Systemic absorption of topical corticosteroids can produce reversible hypothalamic-pituitary-adrenal (HPA) axis suppression with the potential for glucocorticosteroid insufficiency after withdrawal from treatment. Manifestations of Cushing's syndrome, hyperglycemia, and glucosuria can also be produced in some patients by systemic absorption of topical corticosteroids while on treatment.
Patients applying a potent topical steroid to a large surface area or to areas under occlusion should be evaluated periodically for evidence of HPA axis suppression. This may be done by using cosyntropin (ACTH1·24) stimulation testing.
Forty-two pediatric patients (4 months to < 6 years of age) with moderate to severe atopic eczema who were treated with fluticasone for at least 3-4 weeks were assessed for HPA axis suppression and 40 of these subjects applied at least 90% of applications. None of the 40 evaluable patients suppressed, where the sole criterion for HPA axis suppression is a plasma cortisol level of less than or equal to 18 micrograms per deciliter after cosyntropin stimulation. Although HPA axis suppression was observed in 0 of 40 pediatric patients (upper 95% confidence bound is 7.2%), the occurrence of HPA axis suppression in any patient and especially with longer use cannot be ruled out. In other studies with fluticasone propionate topical formulations, adrenal suppression has been observed.
If HPA axis suppression is noted, an attempt should be made to withdraw the drug, to reduce the frequency of application, or to substitute a less potent steroid. Recovery of HPA axis function is generally prompt upon discontinuation of topical corticosteroids. Infrequently, signs and symptoms of glucocorticosteroid insufficiency may occur requiring supplemental systemic corticosteroids. For information on systemic supplementation, see prescribing information for those products.
Pediatric patients may be more susceptible to systemic toxicity from equivalent doses due to their larger skin surface to body mass ratios.

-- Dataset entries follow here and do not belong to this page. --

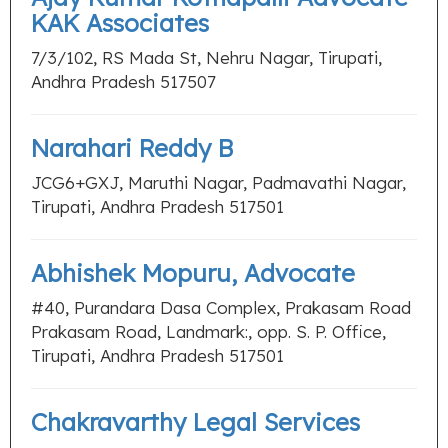
KAK Associates
7/3/102, RS Mada St, Nehru Nagar, Tirupati,
Andhra Pradesh 517507
Narahari Reddy B
JCG6+GXJ, Maruthi Nagar, Padmavathi Nagar,
Tirupati, Andhra Pradesh 517501
Abhishek Mopuru, Advocate
#40, Purandara Dasa Complex, Prakasam Road
Prakasam Road, Landmark:, opp. S. P. Office,
Tirupati, Andhra Pradesh 517501
Chakravarthy Legal Services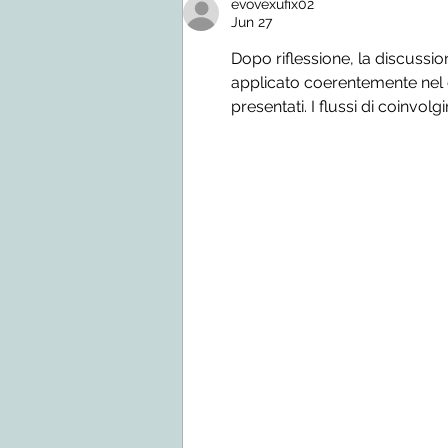
evovexufix02
Jun 27
Dopo riflessione, la discussio
applicato coerentemente nel co
presentati. I flussi di coinvolg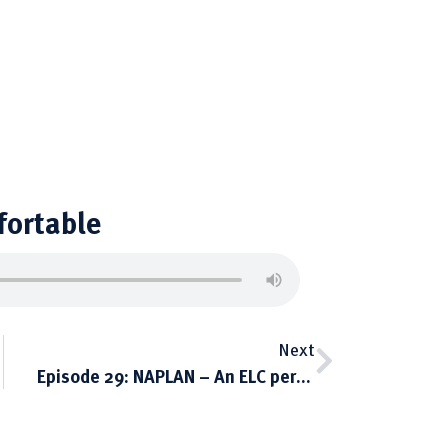
fortable
Next
Episode 29: NAPLAN – An ELC perspective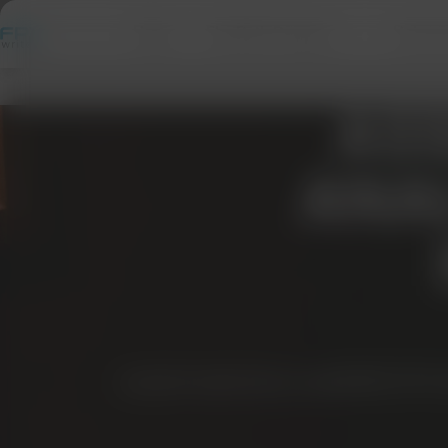
Home
FlexPath Program
Univers
ASS
ANAL
NURS-FPX 
NURSFPXWRITERS.COM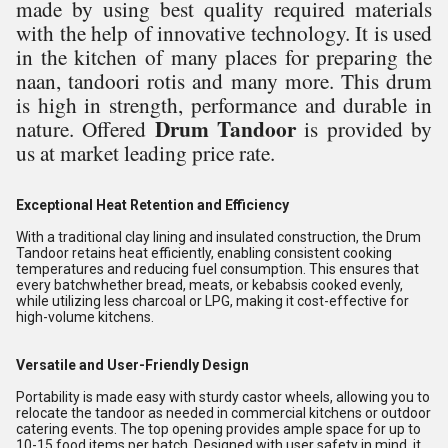
made by using best quality required materials
with the help of innovative technology. It is used
in the kitchen of many places for preparing the
naan, tandoori rotis and many more. This drum
is high in strength, performance and durable in
Drum Tandoor
nature. Offered
is provided by
us at market leading price rate.
Exceptional Heat Retention and Efficiency
With a traditional clay lining and insulated construction, the Drum
Tandoor retains heat efficiently, enabling consistent cooking
temperatures and reducing fuel consumption. This ensures that
every batchwhether bread, meats, or kebabsis cooked evenly,
while utilizing less charcoal or LPG, making it cost-effective for
high-volume kitchens.
Versatile and User-Friendly Design
Portability is made easy with sturdy castor wheels, allowing you to
relocate the tandoor as needed in commercial kitchens or outdoor
catering events. The top opening provides ample space for up to
10-15 food items per batch. Designed with user safety in mind, it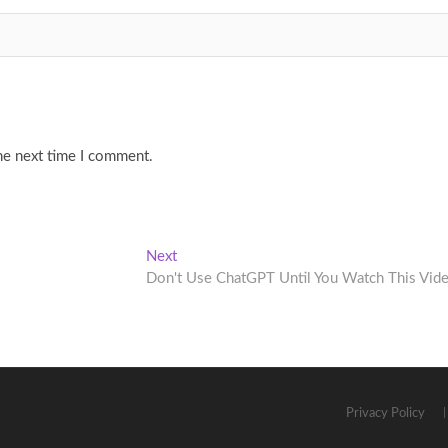
he next time I comment.
Next
Next
post:
Don't Use ChatGPT Until You Watch This Vid
Privacy Policy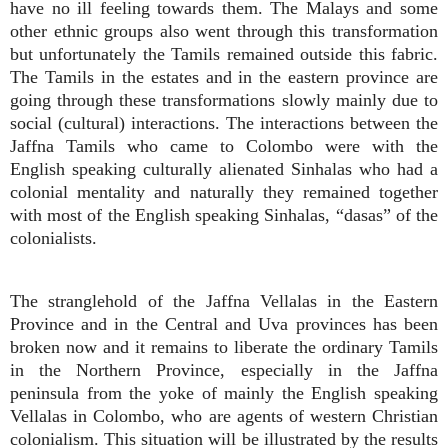
have no ill feeling towards them. The Malays and some
other ethnic groups also went through this transformation
but unfortunately the Tamils remained outside this fabric.
The Tamils in the estates and in the eastern province are
going through these transformations slowly mainly due to
social (cultural) interactions. The interactions between the
Jaffna Tamils who came to Colombo were with the
English speaking culturally alienated Sinhalas who had a
colonial mentality and naturally they remained together
with most of the English speaking Sinhalas, “dasas” of the
colonialists.
The stranglehold of the Jaffna Vellalas in the Eastern
Province and in the Central and Uva provinces has been
broken now and it remains to liberate the ordinary Tamils
in the Northern Province, especially in the Jaffna
peninsula from the yoke of mainly the English speaking
Vellalas in Colombo, who are agents of western Christian
colonialism. This situation will be illustrated by the results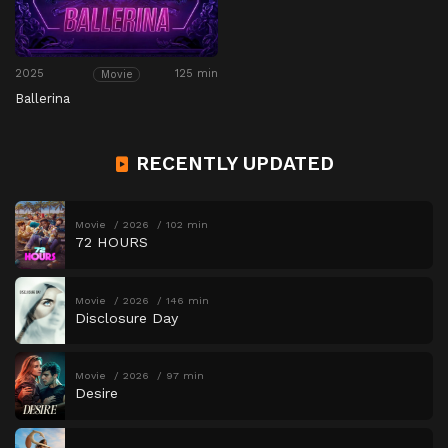
2025
125 min
Movie
Ballerina
RECENTLY UPDATED
Movie
2026
102 min
72 HOURS
Movie
2026
146 min
Disclosure Day
Movie
2026
97 min
Desire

The following local adverse reactions have been reported with topical corticosteroids, and they may occur more frequently with the use of occlusive dressings and higher potency corticosteroids. These reactions are listed in an approximately decreasing order of occurrence: irritation, folliculitis, acneiform eruptions, hypopigmentation, perioral dermatitis, allergic contact dermatitis, secondary infection, skin atrophy, striae, hypertrichosis, and miliaria.
Fluticasone, 0.05% may cause local cutaneous adverse reactions.
If irritation develops, fluticasone should be discontinued and appropriate therapy instituted. Allergic contact dermatitis with corticosteroids is usually diagnosed by observing failure to heal rather than noting a clinical exacerbation as with most topical products not containing corticosteroids. Such an observation should be corroborated with appropriate diagnostic patch testing.
If concomitant skin infections are present or develop, an appropriate antifungal or antibacterial agent should be used. If a favorable response does not occur promptly, use of fluticasone should be discontinued until the infection has been adequately controlled.
Fluticasone should not be used in the presence of preexisting skin atrophy and should not be used where infection is present at the treatment site. Fluticasone should not be used in the treatment of rosacea and perioral dermatitis.
Patients that apply fluticasone to exposed portions of the body should avoid excessive exposure to either natural or artificial sunlight (including tanning booths, sun lamps, etc.).